SNPs2ChIP: Latent Factors of ChIP-seq to infer functions of non-coding SNPs
Nov 1, 2018
·
1 min read
Abstract
Genetic variations of the human genome are linked to many disease phenotypes. While whole-genome sequencing and genome-wide association studies (GWAS) have uncovered a number of genotype-phenotype associations, their functional interpretation remains challenging given most single nucleotide polymorphisms (SNPs) fall into the non-coding region of the genome.
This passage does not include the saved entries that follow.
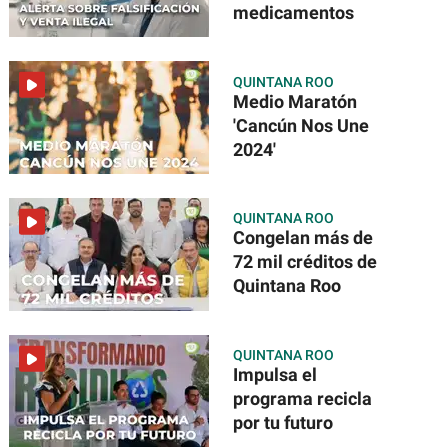
medicamentos
QUINTANA ROO
Medio Maratón
'Cancún Nos Une
2024'
QUINTANA ROO
Congelan más de
72 mil créditos de
Quintana Roo
QUINTANA ROO
Impulsa el
programa recicla
por tu futuro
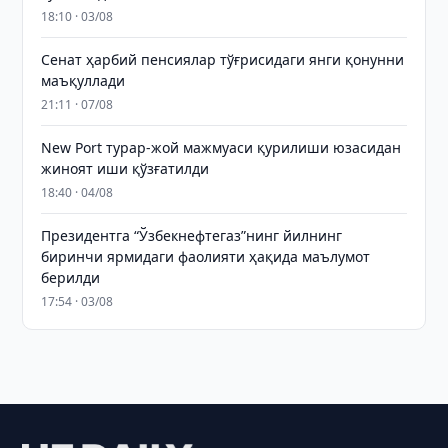
18:10 · 03/08
Сенат ҳарбий пенсиялар тўғрисидаги янги қонунни
маъқуллади
21:11 · 07/08
New Port турар-жой мажмуаси қурилиши юзасидан
жиноят иши қўзғатилди
18:40 · 04/08
Президентга “Ўзбекнефтегаз”нинг йилнинг
биринчи ярмидаги фаолияти ҳақида маълумот
берилди
17:54 · 03/08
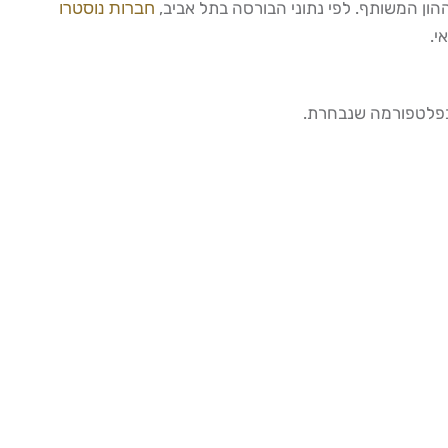
חברות נוסטרו
 בפלטפורמה שנבחרת.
Genetic variations of the human genome are linked to many disease phenotypes. While
whole-genome sequencing and genome-wide association studies (GWAS) have uncovered a
number of genotype-phenotype associations, their functional interpretation remains
challenging given most single nucleotide polymorphisms (SNPs) fall into the non-coding
region of the genome. Advances in chromatin immunoprecipitation sequencing (ChIP-seq)
have made large-scale repositories of epigenetic data available, allowing investigation
of coordinated mechanisms of epigenetic markers and transcriptional regulation and their
influence on biological function. To address this, we propose SNPs2ChIP, a method to
infer biological functions of non-coding variants through unsupervised statistical
learning methods applied to publicly-available epigenetic datasets. We systematically
characterized latent factors by applying singular value decomposition to ChIP-seq tracks
of lymphoblastoid cell lines, and annotated the biological function of each latent
factor using the genomic region enrichment analysis tool. Using these annotated latent
factors as reference, we developed SNPs2ChIP, a pipeline that takes genomic region(s)
as an input, identifies the relevant latent factors with quantitative scores, and
returns them along with their inferred functions. As a case study, we focused on
systemic lupus erythematosus and demonstrated our method’s ability to infer relevant
biological function. We systematically applied SNPs2ChIP on publicly available
datasets, including known GWAS associations from the GWAS catalogue and ChIP-seq peaks
from a previously published study. Our approach to leverage latent patterns across
genome-wide epigenetic datasets to infer the biological function will advance
understanding of the genetics of human diseases by accelerating the interpretation of
non-coding genomes.
Type
Publication
Published in Pacific Symposium on Biocomputing, 2018
We propose SNPs2ChIP, a method to infer biological functions of non-coding variants through unsupervised statistical learning methods applied to publicly-available epigenetic datasets.